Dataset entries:
——————

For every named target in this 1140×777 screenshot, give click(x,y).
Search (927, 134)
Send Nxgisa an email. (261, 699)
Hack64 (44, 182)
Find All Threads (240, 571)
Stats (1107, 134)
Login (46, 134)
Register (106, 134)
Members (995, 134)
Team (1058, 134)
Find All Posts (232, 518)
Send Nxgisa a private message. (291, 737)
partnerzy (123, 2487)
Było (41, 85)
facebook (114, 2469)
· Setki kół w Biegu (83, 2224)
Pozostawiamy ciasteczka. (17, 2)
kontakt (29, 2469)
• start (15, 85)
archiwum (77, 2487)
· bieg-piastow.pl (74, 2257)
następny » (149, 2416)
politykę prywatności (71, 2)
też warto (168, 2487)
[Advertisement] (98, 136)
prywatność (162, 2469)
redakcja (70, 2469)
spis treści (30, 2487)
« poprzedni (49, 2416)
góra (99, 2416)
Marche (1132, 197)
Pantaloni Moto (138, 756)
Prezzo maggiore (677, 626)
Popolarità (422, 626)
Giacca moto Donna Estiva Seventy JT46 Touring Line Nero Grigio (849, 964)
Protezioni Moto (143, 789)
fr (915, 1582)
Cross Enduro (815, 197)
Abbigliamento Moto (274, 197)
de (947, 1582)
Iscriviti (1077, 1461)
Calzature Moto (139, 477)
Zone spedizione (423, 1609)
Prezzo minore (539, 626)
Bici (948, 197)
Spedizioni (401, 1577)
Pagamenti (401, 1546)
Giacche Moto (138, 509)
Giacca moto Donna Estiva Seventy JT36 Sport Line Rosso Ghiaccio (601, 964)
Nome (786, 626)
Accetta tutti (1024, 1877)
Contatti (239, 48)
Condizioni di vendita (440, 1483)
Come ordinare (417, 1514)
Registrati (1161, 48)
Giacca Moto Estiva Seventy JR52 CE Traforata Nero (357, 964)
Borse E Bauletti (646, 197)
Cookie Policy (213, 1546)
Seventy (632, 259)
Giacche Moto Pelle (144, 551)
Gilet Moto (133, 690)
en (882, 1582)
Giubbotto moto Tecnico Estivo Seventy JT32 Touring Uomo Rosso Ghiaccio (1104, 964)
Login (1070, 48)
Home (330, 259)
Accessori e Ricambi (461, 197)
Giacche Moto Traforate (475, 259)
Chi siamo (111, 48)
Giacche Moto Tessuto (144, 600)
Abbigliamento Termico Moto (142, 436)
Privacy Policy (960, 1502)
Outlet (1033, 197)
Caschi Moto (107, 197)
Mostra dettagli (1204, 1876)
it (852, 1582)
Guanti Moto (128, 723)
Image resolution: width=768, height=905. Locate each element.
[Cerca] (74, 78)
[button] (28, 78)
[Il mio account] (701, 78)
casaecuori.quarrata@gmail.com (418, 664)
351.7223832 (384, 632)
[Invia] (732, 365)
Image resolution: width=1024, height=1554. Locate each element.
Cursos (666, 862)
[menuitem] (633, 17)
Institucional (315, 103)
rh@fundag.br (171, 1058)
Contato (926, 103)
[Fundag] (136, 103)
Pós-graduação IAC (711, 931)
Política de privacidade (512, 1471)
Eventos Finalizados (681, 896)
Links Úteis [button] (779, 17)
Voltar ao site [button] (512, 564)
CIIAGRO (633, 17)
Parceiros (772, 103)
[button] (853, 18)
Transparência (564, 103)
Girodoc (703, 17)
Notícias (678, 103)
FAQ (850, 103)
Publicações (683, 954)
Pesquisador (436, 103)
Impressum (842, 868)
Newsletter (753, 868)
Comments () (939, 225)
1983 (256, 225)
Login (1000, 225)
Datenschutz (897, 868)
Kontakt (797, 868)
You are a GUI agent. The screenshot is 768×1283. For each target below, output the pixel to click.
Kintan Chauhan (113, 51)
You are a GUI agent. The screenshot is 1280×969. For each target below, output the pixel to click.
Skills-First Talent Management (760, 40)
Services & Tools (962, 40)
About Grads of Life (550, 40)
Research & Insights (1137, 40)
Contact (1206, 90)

——————

● Activity:
Report the lines above that have the word "Giacche" in them.

● Answer space:
Giacche Moto (138, 509)
Giacche Moto Pelle (144, 551)
Giacche Moto Traforate (475, 259)
Giacche Moto Tessuto (144, 600)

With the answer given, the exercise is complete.